The actual implementation of ECS consists of two pieces of driver software – the Data Server and the Data Client.  Data Server runs on any server providing storage; Data Client runs on any server consuming storage, which could mean both on the same hardware; inter-server connectivity is managed over Ethernet.  The use of a driver model on each server means there’s no protocol as such being used to provide traditional connectivity via say, iSCSI or NFS.  If a server wants to be part of the cluster, it needs to add the driver.

The obvious benefit for the customer in all of this is in hardware savings.  Low cost servers are cheaper than storage arrays and with flexibility in the software to cater for variable hardware performance, presumably a configuration can be easily tweaked by the addition of a small amount of SSD or faster hard drives without breaking the bank.

In some respects the ScaleIO technology isn’t new.  XIV already uses a similar block distribution system instead of RAID; SolidFire offers scalable node technology (with dedicated hardware) that provides quality of service and low cost.  There are also plenty of vendors selling iSCSI targets that turn standard machines into storage arrays, including Microsoft with the features introduced in Windows Server 2012 and enhanced in W2K12 R2.

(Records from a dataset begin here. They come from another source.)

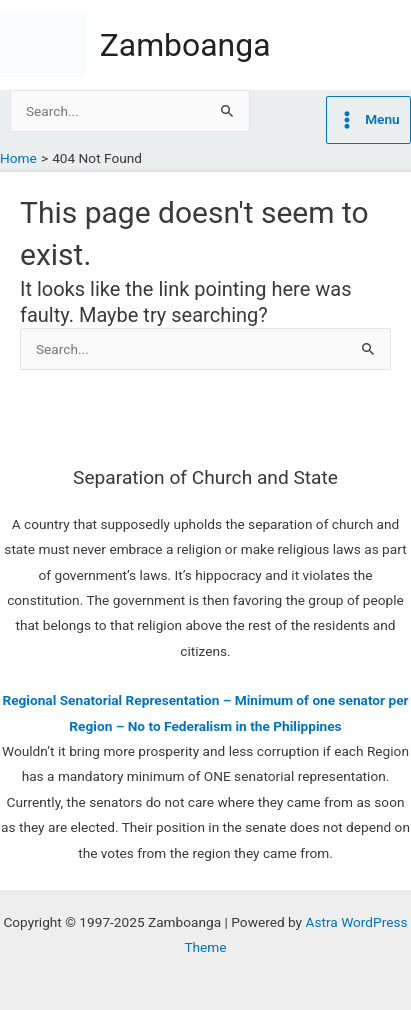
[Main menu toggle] (368, 120)
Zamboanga (185, 45)
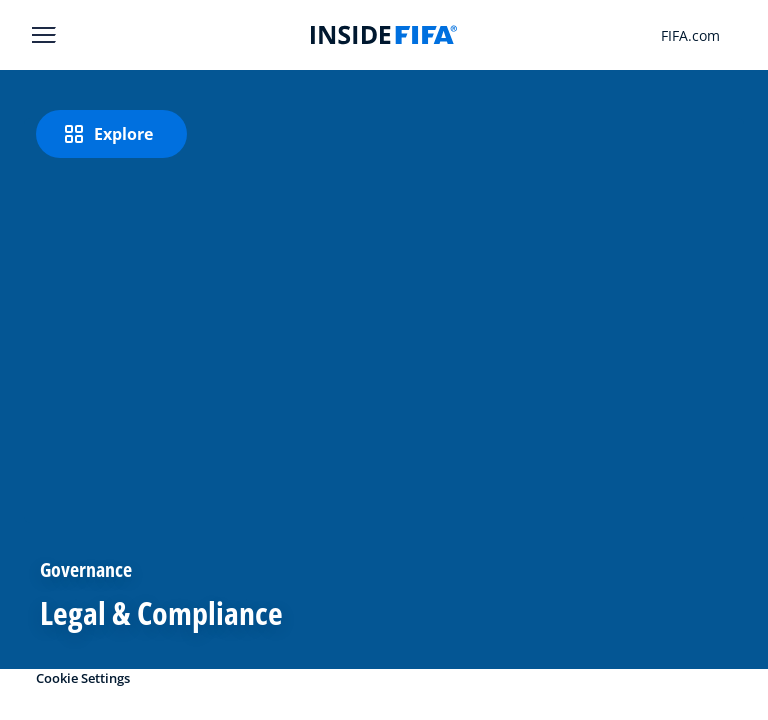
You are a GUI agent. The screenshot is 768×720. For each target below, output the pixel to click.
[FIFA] (384, 35)
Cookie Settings (83, 678)
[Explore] (111, 134)
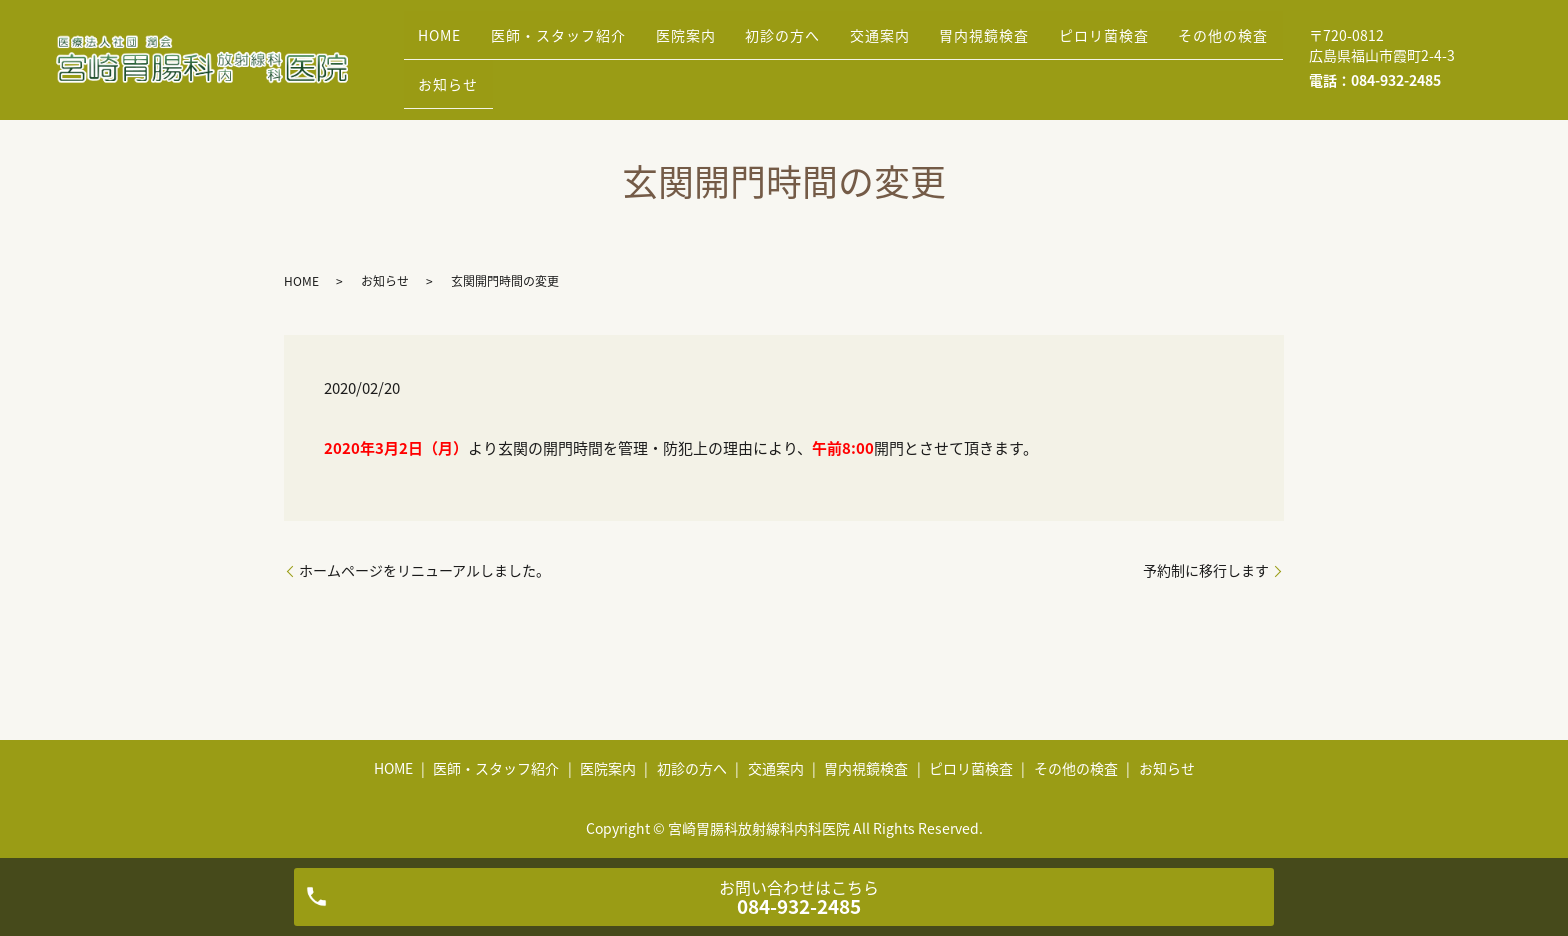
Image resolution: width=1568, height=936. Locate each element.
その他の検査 (470, 74)
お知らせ (587, 74)
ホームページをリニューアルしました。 (424, 570)
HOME (446, 43)
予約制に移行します (1206, 570)
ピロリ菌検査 (1185, 43)
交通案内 (936, 43)
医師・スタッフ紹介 (577, 43)
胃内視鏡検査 (1053, 43)
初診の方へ (826, 43)
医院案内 (717, 43)
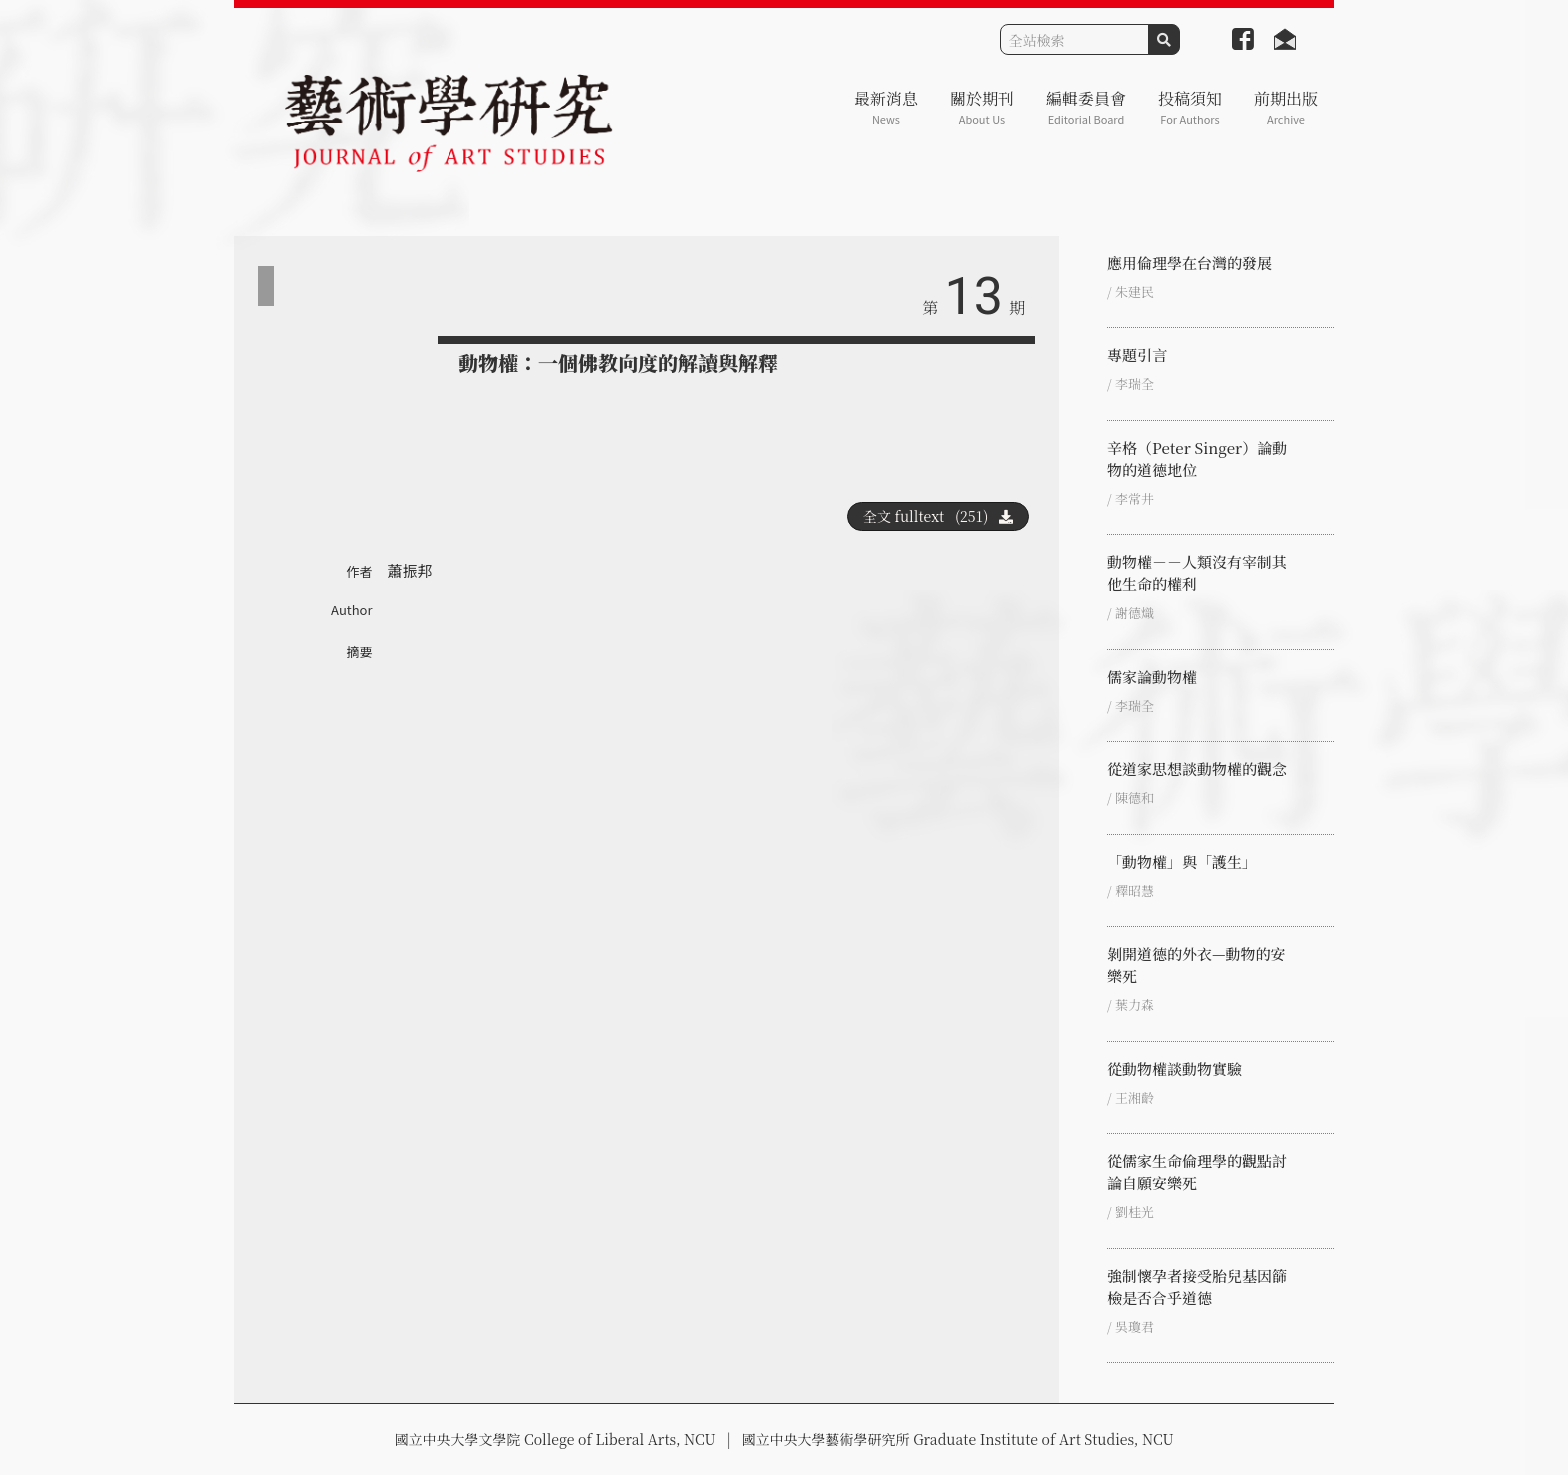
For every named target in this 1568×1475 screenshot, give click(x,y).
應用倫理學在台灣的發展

However there are potentially some merits in being able to use storage in existing servers.  It removes the need for dedicated storage equipment, brings compute and storage closer together in the same physical platform and could be used to emulate what startups like Nutanix are doing.  Removing the storage I/O stack should certainly have performance improvements.  The age of OpenCompute is giving us servers as the unit of deployment and new data storage and analysis tools like Hadoop.  So perhaps there’s room for ScaleIO after all.

The Architect’s View

ScaleIO is an interesting technology that could have some practical applications outside the standard server/fabric/storage model.  The $64,000 question is what EMC intends to do with it, post acquisition.  ScaleIO will be part of the Flash Product Division at EMC and so will compete and co-exist with XtremIO, XtremSF and XtremSW.  I can envision a scenario where ScaleIO is deployed into servers with PCIe SSD and VMware’s vSphere to create a direct competitor to Nutanix in a converged virtual server and storage stack.  This will surely be a big market as we’ve seen from Nutanix’s growth and EMC are never one to shy away from an opportunity to make money.

One final thought – ScaleIO is not the only startup out there that could fit the converged hypervisor/storage space.  Keep an eye on convergent.io as potentially one of the next contenders in this market.